The Mishnah on today’s daf (=page) contrasts between two methods of ritual slaughter of birds – shehitah (ordinary ritual slaughter) and melikah (slaughter performed as part of the Temple service). According to the Mishnah if shehitah was performed by cutting the back of the neck, it is invalid, while if melikah was performed in that manner, it is valid; on the other hand if melikah was performed by cutting the front of the neck, it is invalid, while if shehitah was performed in that manner, it is valid.
Sacrifices brought from fowl are not formally zevahim, a category limited to animals that are slaughtered in an ordinary fashion. Birds are prepared for sacrifice by means of melikah, where the kohen pierces the neck of the bird with his fingernail (see Vayikra 1:14-17 and 5:8-10). The Gemara in Masechet Zevahim (daf 64b) describes melikah as one of the most difficult of the services in the Temple, and explains what was involved.

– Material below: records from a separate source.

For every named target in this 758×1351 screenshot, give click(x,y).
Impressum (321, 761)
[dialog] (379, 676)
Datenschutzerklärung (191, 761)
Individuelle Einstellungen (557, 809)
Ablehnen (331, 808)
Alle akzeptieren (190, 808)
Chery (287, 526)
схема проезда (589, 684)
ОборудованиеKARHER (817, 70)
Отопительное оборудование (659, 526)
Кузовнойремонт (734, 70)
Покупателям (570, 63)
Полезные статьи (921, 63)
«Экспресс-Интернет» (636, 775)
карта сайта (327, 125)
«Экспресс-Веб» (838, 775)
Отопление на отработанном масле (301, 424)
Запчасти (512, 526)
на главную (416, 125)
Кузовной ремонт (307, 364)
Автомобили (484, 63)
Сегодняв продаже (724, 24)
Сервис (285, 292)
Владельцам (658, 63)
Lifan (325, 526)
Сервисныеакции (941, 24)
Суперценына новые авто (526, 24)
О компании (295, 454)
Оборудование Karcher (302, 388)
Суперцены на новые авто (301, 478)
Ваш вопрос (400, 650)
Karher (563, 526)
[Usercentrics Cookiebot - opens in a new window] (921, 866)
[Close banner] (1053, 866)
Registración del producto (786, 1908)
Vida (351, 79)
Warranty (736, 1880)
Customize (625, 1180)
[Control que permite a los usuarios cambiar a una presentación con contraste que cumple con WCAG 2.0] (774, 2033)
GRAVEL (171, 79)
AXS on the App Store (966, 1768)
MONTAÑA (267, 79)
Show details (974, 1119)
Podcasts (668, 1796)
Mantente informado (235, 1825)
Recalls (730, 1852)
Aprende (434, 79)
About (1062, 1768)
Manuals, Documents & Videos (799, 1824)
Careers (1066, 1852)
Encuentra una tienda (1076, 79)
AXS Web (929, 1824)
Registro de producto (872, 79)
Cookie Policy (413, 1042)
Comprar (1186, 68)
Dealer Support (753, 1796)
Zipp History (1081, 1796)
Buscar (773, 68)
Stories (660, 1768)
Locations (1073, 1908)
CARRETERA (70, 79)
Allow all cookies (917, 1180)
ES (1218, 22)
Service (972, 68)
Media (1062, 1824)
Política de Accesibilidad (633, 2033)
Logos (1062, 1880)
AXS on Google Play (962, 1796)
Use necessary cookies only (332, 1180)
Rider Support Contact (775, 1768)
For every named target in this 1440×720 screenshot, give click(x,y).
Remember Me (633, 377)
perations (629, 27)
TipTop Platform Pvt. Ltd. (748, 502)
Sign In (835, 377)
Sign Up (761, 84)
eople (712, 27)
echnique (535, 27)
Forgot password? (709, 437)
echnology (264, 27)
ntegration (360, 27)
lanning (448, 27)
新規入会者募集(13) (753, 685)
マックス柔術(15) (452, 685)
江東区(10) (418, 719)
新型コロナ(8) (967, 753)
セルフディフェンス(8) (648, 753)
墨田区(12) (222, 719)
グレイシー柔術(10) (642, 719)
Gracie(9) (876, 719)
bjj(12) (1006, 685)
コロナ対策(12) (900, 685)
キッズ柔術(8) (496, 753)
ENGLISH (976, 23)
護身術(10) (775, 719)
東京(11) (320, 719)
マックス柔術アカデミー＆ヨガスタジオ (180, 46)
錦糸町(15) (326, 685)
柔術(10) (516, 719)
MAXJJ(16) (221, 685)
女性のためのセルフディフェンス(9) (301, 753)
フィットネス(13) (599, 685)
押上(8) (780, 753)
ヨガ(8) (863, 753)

Rav Zutra bar Tuviah quotes Rav as teaching that the kohen would hold the wings with two fingers and the legs with two fingers stretching out the bird’s neck, and the bird would be killed by means of the kohen‘s thumbnail. According to the baraita, the bird’s body was held in such a way that it was outside the hand of the kohen, and – while holding the wings with two fingers and the legs with two fingers – the kohen would kill the bird with his thumbnail.
According to Rav Ovadiah mi-Bartenura , as well as the Rambam, the kohen would hold the bird in his left hand according to one of the two opinions, and would perform melikah with the thumb of his right hand. This parallels cases of slaughter in the Temple, where both hands are used. The Shittah Mekubetzet quotes Tosafot as suggesting that the entire melikah service was done with the right hand (as depicted in the above illustrations). According to this approach we can easily understand why this service is considered to be the most difficult one, since the bird had to be held and killed with a single hand.